Lakin o ne hüsrandı ki; Hissetmedi gözler;
Kaç bin senedir, hâlbuki bekleşmedelerdi!
Dünya neye sahipse, onun vergisidir hep;
Medyun ona cemiyeti, medyun ona ferdi.
Medyundur o Masuma bütün bir beşeriyet...
Ya Rab, bizi mahşerde bu ikrar ile haşret.
Peygamberimiz, yaşamak için kardeşini öldürmekten çekinmeyenlerden oluşan toplumu, kardeşini yaşatmak için çırpınanlardan oluşan bir topluma dönüştürdü. Allah Resûlü’nün temellerini attığı kadim geleneğimizde, birlikte yaşamanın en güzel örnekleri sergilendi.
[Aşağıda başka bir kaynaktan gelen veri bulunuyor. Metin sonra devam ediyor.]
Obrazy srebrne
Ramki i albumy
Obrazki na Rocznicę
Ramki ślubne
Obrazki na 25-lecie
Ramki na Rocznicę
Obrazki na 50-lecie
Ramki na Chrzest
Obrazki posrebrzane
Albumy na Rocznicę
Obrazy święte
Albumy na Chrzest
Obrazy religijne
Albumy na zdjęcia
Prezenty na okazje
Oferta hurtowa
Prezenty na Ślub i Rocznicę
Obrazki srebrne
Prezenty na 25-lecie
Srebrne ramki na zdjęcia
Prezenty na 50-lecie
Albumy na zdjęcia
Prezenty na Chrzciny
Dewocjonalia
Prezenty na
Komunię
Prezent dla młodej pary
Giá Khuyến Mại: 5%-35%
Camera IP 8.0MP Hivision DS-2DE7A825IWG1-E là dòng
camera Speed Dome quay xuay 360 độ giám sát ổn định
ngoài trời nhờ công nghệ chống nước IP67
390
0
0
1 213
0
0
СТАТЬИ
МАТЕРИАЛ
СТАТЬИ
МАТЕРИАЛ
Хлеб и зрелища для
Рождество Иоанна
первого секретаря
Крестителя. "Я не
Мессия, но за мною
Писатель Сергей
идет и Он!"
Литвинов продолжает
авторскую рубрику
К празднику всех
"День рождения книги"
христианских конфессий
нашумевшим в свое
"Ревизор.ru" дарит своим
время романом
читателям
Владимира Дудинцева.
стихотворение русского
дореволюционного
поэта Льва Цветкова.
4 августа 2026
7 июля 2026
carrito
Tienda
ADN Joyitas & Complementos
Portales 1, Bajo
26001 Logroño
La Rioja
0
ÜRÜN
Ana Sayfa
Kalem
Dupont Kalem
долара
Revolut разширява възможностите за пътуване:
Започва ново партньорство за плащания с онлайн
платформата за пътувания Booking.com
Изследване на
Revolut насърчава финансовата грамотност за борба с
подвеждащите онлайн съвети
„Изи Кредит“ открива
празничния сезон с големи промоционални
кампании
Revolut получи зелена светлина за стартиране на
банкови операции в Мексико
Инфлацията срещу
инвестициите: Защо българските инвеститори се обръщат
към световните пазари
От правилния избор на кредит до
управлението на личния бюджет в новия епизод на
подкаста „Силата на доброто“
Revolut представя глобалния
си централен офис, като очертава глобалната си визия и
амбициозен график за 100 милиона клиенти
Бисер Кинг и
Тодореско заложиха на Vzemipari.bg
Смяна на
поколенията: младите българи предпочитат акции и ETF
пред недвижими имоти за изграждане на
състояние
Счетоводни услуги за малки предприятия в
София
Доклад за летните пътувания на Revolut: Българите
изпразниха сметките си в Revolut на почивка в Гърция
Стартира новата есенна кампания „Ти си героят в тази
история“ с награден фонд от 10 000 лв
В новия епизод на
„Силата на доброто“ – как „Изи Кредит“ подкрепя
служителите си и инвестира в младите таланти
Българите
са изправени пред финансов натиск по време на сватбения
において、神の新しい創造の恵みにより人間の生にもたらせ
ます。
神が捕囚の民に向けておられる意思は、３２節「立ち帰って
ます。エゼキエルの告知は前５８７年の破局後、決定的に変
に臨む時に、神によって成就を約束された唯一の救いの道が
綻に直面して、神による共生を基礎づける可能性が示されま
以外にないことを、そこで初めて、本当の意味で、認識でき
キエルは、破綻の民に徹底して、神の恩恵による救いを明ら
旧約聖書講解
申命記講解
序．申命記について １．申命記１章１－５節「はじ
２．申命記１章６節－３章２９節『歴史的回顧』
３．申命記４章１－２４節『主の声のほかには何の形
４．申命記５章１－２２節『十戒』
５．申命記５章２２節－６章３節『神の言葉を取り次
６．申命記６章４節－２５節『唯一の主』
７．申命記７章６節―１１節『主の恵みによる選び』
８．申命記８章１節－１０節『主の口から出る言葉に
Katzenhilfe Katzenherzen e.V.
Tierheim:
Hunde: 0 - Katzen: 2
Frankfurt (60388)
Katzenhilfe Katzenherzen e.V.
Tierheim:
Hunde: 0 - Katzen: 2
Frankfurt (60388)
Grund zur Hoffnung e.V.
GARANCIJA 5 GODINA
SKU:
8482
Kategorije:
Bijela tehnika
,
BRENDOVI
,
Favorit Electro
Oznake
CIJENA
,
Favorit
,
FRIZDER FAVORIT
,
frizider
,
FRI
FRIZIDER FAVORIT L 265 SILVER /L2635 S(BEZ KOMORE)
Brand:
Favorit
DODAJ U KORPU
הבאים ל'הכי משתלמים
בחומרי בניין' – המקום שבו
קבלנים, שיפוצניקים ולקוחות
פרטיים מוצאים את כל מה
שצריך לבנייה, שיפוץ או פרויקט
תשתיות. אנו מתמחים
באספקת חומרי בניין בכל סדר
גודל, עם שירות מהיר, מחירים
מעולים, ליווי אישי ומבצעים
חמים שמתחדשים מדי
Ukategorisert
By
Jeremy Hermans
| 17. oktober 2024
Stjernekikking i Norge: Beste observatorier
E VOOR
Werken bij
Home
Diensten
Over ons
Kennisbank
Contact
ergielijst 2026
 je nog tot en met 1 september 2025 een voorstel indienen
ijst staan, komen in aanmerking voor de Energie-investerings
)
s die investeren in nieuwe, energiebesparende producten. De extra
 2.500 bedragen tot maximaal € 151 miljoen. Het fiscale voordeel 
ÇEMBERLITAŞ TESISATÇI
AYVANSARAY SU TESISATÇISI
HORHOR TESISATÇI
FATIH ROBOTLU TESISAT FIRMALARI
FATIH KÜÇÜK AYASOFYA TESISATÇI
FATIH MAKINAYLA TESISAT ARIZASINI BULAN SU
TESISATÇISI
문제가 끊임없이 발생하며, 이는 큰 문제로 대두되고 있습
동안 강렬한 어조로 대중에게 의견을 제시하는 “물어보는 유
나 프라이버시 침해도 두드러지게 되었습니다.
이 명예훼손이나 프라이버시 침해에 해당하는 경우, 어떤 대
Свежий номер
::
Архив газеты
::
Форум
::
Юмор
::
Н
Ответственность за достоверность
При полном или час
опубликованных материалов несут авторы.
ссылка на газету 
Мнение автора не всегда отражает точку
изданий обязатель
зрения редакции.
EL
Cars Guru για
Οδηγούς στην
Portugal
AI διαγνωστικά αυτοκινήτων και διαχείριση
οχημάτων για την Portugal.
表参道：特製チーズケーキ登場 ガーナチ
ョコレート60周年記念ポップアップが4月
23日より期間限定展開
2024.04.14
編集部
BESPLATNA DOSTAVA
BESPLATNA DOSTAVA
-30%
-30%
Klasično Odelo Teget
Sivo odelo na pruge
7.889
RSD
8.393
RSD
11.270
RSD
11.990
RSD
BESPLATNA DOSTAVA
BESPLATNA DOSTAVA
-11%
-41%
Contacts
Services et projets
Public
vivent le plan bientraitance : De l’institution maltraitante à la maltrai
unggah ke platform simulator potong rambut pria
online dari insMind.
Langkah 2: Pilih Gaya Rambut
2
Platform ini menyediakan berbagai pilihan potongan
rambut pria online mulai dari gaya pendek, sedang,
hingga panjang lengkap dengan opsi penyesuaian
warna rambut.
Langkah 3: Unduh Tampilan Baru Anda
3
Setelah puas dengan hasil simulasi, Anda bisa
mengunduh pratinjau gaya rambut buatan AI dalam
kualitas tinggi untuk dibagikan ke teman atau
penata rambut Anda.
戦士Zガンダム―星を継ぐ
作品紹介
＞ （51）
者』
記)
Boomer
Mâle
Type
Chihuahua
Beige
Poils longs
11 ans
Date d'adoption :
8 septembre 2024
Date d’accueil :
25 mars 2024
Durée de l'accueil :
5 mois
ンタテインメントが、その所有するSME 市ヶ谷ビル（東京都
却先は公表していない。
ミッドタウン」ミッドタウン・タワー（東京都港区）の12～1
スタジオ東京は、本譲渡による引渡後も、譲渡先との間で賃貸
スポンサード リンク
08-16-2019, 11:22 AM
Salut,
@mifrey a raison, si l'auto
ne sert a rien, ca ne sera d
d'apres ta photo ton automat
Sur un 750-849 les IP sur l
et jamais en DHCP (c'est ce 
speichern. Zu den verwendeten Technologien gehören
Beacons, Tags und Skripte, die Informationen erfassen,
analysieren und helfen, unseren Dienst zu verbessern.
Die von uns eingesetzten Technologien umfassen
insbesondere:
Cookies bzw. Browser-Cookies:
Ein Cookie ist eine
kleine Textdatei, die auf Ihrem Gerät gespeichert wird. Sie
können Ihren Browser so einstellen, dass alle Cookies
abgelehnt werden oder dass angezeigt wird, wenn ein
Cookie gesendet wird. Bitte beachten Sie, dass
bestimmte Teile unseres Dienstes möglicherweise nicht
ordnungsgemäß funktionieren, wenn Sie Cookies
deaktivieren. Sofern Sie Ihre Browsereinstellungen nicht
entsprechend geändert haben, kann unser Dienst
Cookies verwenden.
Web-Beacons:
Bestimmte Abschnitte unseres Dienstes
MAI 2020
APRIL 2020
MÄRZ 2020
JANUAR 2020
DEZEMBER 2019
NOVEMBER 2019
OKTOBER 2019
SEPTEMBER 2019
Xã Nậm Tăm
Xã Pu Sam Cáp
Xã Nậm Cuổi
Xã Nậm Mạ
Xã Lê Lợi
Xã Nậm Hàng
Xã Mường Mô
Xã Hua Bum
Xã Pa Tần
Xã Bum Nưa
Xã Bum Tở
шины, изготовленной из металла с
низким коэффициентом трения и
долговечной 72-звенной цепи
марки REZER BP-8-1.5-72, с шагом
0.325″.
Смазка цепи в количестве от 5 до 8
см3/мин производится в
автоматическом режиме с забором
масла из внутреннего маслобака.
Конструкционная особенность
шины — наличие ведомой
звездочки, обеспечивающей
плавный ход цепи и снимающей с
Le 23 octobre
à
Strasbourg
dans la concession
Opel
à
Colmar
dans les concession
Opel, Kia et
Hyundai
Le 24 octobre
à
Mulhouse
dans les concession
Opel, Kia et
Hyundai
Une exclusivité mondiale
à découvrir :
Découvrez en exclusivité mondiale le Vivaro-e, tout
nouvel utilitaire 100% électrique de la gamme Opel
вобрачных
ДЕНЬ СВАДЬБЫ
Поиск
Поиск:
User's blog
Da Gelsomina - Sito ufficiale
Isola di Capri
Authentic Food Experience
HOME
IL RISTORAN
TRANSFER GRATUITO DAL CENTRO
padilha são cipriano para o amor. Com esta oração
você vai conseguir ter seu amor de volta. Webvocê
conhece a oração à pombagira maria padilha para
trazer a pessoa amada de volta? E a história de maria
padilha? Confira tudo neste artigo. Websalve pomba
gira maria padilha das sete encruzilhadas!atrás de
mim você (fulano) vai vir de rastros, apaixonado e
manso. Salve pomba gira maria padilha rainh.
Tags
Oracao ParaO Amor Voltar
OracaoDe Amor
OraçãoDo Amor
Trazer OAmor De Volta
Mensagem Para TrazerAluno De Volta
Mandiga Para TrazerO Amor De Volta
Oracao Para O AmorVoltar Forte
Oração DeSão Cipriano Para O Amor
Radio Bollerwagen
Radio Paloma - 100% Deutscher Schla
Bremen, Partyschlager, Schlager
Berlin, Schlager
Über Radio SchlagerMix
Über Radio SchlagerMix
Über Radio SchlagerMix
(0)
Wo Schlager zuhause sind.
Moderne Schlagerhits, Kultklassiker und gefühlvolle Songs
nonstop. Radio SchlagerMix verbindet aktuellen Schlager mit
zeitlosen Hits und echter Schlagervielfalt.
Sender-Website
Asırlar boyu, başta Anadolu olmak üzere, İslam coğrafyasında farklı din, dil, ırk, mezhep ve meşrep mensupları temel hak ve hürriyetlere saygı temelinde, güven içerisinde bir arada yaşadı. Engin hoşgörü, sevgi, saygı, paylaşma, yardımlaşma, güvenme ve güven verme gibi insani meziyetlerin pek çoğu bu medeniyette görüldü.
Yunus Emre’nin dilindeki aşk peygamberine, Mevlana’nın dilindeki rahmet peygamberine, Ahmet Yesevi’nin dilindeki hikmet peygamberine, Hacı Bektaş-ı Veli’nin dilindeki sevgi ve şefkat peygamberine selam olsun. İşte bu yıl da, Sevgili Peygamberimiz Hazreti Muhammed (SAV)’in kutlu doğumunun 1444. yıldönümünün, cennet vatanımızın huzur ve mutluluğuna, necip milletimizin birlik ve beraberliğine, bütün insanlığın hidayetine, Müslümanların da peygamber ahlâkına ve yaşantısına yönelmesine vesile olmasını Cenab-ı Hak’tan diliyorum. Gelin hem dünyamıza hem birbirimize sahip çıkalım ve iyiliği yeryüzüne yayalım. Ve unutmayalım ki dünya bize, biz birbirimize emanetiz. Daha güzel bir dünya için sevgi, saygı ve merhamet diyor, selam ve hürmetlerimi sunuyorum.